The background jobs extension gives pi that context.

Keybindings:

ctrl+b  background the current job
ctrl+j  background bashes
ctrl+s  background subagents

Tools:

list_bashes              read_bash_output
list_subagents           read_subagent_output
wait_job                 defer_job
kill_bashes              kill_subagents

The important rule is simple:

Every background job completion is surfaced exactly once.

If the agent waits on the job, the returned output is the notification. No duplicate event later.

If nobody waits on it, pi emits a runtime event when it finishes:

Runtime event: subagent job 1970 completed.

That tells me the job is done, but it does not pretend the output has been read.

There are two kinds of background work:

Non-gated work

This is fire-and-forget background work. It notifies me when it completes, but it does not wake the model or block the answer.

Example: run a long cleanup, build something, or start optional research.

Answer-gated work

This is work the assistant must read before answering.

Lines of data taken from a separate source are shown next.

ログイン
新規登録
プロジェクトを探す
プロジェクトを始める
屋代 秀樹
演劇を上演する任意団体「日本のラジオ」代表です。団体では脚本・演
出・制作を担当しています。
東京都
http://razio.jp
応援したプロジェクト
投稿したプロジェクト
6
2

When it finishes, pi wakes the model with a minimal message:

Answer-gated background jobs reached terminal state:
- subagent job 6452 completed

Inspect output before final answer.

Then the assistant reads the output with read_subagent_output or read_bash_output before answering.

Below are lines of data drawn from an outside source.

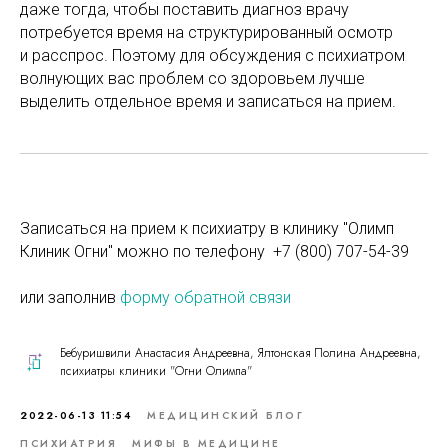
даже тогда, чтобы поставить диагноз врачу
потребуется время на структурированный осмотр
и расспрос. Поэтому для обсуждения с психиатром
волнующих вас проблем со здоровьем лучше
выделить отдельное время и записаться на прием.
Записаться на прием к психиатру в клинику "Олимп
Клиник Огни" можно по телефону
+7 (800) 707-54-39
или заполнив
форму обратной связи
Бебуришвили Анастасия Андреевна, Ялтонская Полина Андреевна,
психиатры клиники "Огни Олимпа"
2022-06-13 11:54
МЕДИЦИНСКИЙ БЛОГ
ПСИХИАТРИЯ
МИФЫ В МЕДИЦИНЕ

That is the behavior I wanted. If the result matters, the agent knows. If it does not matter, I still get notified without derailing the session.

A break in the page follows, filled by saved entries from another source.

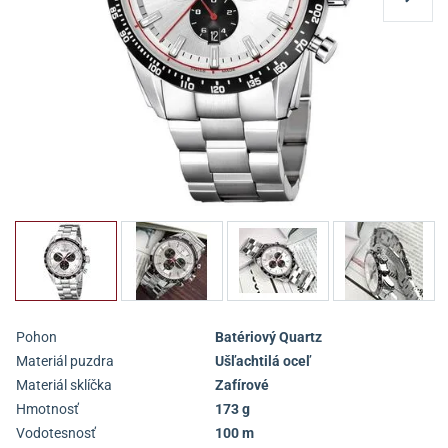
Pohon
Batériový Quartz
Materiál puzdra
Ušľachtilá oceľ
Materiál sklíčka
Zafírové
Hmotnosť
173 g
Vodotesnosť
100 m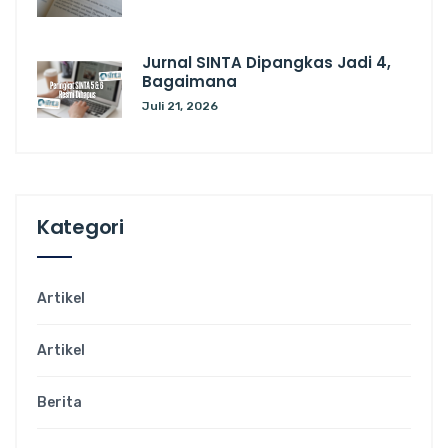
Jurnal SINTA Dipangkas Jadi 4,
Bagaimana
Juli 21, 2026
Kategori
Artikel
Artikel
Berita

There is also a real UI. The background jobs menu shows running and recent jobs, lets me scroll output, and can open logs in my editor. It is not just hidden model state.

/btw

/btw is for side questions.

Sometimes I want to ask something while the main task is still going. I do not want to derail the session, and I do not want to lose the thought.

Commands:

/btw
/btw:clarify
/btw:steer
/btw:followup
/btw:last

The side answer can stay separate, or I can inject it back into the main session as context. I used this while debugging the background job behavior. It is basically a scratch conversation attached to the real one.

Project Memory

My memory setup is intentionally plain markdown.

.pi/memory/
  MEMORY.md
  *.md

MEMORY.md is the compact index. Topic files hold details. The directory is private and ignored through .git/info/exclude.

Rules:

read when relevant
write only when explicitly asked
no silent memory extraction

Commands:

/memory
/memory:search <query>
/memory:remember <text>
/memory:tidy

Tools:

memory_list
memory_read
memory_search
memory_write

The important part is control. If I ask pi to remember something, it can save it. If I ask it to tidy memory, it does the work visibly in the main session instead of running hidden cleanup somewhere else.

Cosmetic Fixes

Not every extension is deep infrastructure. Some are just things I did not like staring at.

I changed the working indicator and messages. Those live in:

pi/working-messages.json

I changed assistant code block rendering because code blocks, tool calls, and transcript text were too visually similar.

I added ctrl+r prompt history search for the current session.

These are small, but they are exactly why I like owning the environment. A custom shell is mostly small things that stop annoying you.

Custom Providers

I also have provider extensions for my model setup.

The main one is LiteLLM. Pi can dynamically register models from my LiteLLM instances, so the agent does not care whether a model is local, remote, experimental, or routed through something else.

That is the right abstraction for me. Model plumbing belongs in the provider layer, not scattered through every workflow.

Why This Matters

The value is not that my extensions are perfect. They are not.

The value is that they encode how I work:

  • tmux tells me what needs attention
  • background jobs preserve parallel work
  • gated jobs keep the model honest
  • /btw keeps side questions out of the main task
  • memory is explicit and private
  • UI annoyances are fixable
  • providers match my infrastructure

Pi is moving toward power users. That is the exciting part.

People who live with coding agents all day should have their own pi-like thing. Not my exact setup, but their own cockpit: their keybindings, their notifications, their memory rules, their providers, their UI polish.

That is what dotfiles are. They are not just config. They are accumulated knowledge about how you work.